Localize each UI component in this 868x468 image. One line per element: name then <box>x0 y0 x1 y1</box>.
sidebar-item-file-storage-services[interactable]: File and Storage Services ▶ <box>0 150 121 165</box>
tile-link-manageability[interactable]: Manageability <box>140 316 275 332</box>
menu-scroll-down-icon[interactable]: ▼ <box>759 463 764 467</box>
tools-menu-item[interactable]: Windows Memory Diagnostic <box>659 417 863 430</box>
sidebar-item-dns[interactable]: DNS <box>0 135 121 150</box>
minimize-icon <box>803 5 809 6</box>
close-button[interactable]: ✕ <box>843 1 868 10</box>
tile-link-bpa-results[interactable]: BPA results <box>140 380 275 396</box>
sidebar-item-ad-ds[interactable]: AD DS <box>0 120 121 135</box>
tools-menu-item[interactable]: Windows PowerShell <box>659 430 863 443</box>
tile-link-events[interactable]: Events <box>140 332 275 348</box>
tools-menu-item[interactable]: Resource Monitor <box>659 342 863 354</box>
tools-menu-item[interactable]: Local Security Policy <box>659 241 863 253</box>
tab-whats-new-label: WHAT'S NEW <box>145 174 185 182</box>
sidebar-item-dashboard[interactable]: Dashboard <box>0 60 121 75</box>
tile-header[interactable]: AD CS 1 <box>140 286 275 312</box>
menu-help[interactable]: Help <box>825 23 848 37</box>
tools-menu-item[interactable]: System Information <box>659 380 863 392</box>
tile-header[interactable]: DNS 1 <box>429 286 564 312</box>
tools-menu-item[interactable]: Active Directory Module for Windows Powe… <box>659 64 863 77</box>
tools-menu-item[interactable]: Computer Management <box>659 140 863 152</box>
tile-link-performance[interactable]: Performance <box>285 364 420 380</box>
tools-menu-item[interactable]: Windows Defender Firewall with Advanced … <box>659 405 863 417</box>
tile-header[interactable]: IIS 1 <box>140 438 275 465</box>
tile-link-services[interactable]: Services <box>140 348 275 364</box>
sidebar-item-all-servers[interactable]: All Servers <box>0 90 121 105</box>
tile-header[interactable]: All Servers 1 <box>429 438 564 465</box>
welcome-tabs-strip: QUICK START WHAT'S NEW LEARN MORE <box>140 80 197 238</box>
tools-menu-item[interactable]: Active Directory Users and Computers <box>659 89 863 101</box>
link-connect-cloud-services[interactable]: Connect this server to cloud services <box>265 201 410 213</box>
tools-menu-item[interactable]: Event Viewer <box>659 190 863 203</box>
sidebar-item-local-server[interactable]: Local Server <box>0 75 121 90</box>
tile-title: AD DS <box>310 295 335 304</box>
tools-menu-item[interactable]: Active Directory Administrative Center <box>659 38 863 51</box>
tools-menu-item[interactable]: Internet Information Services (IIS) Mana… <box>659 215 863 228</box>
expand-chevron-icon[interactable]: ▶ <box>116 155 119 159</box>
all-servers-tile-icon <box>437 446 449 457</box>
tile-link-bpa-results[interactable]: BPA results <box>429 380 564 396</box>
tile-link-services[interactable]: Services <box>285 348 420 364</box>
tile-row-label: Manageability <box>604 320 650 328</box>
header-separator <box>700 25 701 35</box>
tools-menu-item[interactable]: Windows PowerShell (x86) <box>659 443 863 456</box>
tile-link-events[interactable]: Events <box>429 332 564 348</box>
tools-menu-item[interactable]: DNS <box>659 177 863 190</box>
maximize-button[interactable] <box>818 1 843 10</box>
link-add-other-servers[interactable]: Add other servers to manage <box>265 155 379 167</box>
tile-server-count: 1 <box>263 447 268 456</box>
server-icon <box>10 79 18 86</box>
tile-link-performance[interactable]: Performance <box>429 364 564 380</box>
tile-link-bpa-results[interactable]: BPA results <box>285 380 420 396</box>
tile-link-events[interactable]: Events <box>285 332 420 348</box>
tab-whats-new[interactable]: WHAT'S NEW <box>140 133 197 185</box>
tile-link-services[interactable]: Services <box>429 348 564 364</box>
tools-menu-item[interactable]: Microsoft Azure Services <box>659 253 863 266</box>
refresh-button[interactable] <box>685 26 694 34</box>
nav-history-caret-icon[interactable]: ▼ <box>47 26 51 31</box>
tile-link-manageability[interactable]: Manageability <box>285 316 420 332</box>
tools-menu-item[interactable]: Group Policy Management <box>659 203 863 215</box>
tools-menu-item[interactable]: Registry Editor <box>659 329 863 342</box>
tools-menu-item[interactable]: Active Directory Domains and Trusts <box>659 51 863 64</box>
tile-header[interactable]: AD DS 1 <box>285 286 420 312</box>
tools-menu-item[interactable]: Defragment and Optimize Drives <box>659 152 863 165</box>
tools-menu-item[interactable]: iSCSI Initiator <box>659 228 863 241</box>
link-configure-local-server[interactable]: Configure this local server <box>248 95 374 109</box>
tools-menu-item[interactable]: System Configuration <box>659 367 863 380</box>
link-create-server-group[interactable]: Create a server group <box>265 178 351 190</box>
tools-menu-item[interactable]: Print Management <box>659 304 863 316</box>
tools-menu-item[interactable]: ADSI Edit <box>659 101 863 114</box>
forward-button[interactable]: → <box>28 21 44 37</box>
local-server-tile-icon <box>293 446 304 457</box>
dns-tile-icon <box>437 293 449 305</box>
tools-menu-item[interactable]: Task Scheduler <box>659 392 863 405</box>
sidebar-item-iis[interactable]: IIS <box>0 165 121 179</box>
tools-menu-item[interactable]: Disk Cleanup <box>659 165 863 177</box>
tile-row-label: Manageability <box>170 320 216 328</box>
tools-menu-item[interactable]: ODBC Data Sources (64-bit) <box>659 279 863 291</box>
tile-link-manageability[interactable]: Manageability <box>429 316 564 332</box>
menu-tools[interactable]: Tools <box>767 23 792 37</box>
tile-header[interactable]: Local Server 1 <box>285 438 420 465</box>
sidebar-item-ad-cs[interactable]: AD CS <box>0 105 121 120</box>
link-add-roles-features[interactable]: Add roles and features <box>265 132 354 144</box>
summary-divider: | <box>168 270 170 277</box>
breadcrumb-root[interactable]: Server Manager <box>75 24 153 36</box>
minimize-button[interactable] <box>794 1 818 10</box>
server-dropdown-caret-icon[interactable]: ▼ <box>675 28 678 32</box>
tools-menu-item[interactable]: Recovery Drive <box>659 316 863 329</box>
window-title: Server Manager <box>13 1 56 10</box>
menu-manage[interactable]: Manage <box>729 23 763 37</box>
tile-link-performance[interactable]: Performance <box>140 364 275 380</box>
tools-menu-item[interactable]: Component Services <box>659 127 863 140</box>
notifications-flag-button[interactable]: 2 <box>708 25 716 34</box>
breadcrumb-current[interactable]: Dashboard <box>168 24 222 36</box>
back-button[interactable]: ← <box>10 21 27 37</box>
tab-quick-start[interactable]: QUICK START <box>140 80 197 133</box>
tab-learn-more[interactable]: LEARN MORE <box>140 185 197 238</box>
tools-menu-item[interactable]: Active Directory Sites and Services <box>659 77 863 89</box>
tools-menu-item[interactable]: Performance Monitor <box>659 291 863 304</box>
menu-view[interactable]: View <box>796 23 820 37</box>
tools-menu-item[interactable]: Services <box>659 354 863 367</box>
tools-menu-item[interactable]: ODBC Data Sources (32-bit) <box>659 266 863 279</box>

★ ★ ★ ★ ★

The required output is each line of the entries that contains the word "System".

tools-menu-item[interactable]: System Information <box>659 380 863 392</box>
tools-menu-item[interactable]: System Configuration <box>659 367 863 380</box>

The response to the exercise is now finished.